Elite Performance Centre for 16 to 18-year-olds is first of its type

Elite Performance Centre for 16 to 18-year-olds is first of its type

The country's first state boarding college for elite athletes will open next year in a bid to stop promising young talent from dropping out.

The Elite Performance Centre at Loughborough further education college in Leicester will offer 16 to 18-year-olds the training and support needed to become top competitors without having to sacrifice their education.

The college, which hopes to welcome its first full cohort in the spring, will allow athletes from a range of sports to receive expert training on a daily basis rather than just two or three times a week.

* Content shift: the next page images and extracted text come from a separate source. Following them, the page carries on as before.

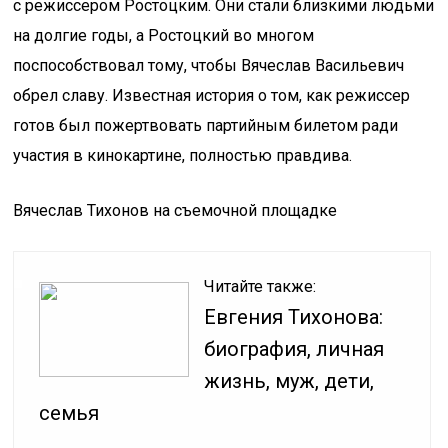
с режиссером Ростоцким. Они стали близкими людьми
на долгие годы, а Ростоцкий во многом
поспособствовал тому, чтобы Вячеслав Васильевич
обрел славу. Известная история о том, как режиссер
готов был пожертвовать партийным билетом ради
участия в кинокартине, полностью правдива.
Вячеслав Тихонов на съемочной площадке
Читайте также:
Евгения Тихонова:
биография, личная
жизнь, муж, дети,
семья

Chris McGeorge, Loughborough's elite sport education officer who is also a former Commonwealth Games 800m bronze medallist, says the new boarding facility will give young sportsmen and women the necessary timetable to keep them focused.

"There are so many different pressures for young people growing up, and it can lead to some very gifted young athletes no longer continuing in their sport and slipping through the net," Mr McGeorge said.

"Hopefully, this centre will go some way in preventing more of those young people from doing that."

The boarding college has been backed by former Olympic athletes including double gold medallist Dame Kelly Holmes, who said the centre would prevent promising teenagers from dropping out of sport.

"There is a huge drop-out rate among promising athletes at the age of 16 and 17," Dame Kelly said. "When I was 16, I underwent a lot of lifestyle changes and it wasn't a good year at all for my sport.

"Many others, some more talented than I was, gave up their dream around that time. This (the performance centre) will provide young people with the structure and support they need at a turning point in their lives."

The college has been running a pilot with Volleyball England, the sport's governing body, which has shown the players have responded well to more regular training of up to 16 hours a week.

The athletes are identified by each sport's national governing body, and then the college moves in to discuss whether joining the boarding school is the right decision.

"Moving away from home at 16 isn't for everybody. So we talk with the athletes and with the parents, let them stay at the facilities for a day and a night to see if they are mature enough to move away from home," Mr McGeorge added.

The centre will eventually cater for young sportsmen and women involved in all sports including golfers, tennis players and gymnasts.

And the college is currently in talks with Loughborough University to provide 16-19 education, giving athletes the chance to continue their studies on a foundation course at the university.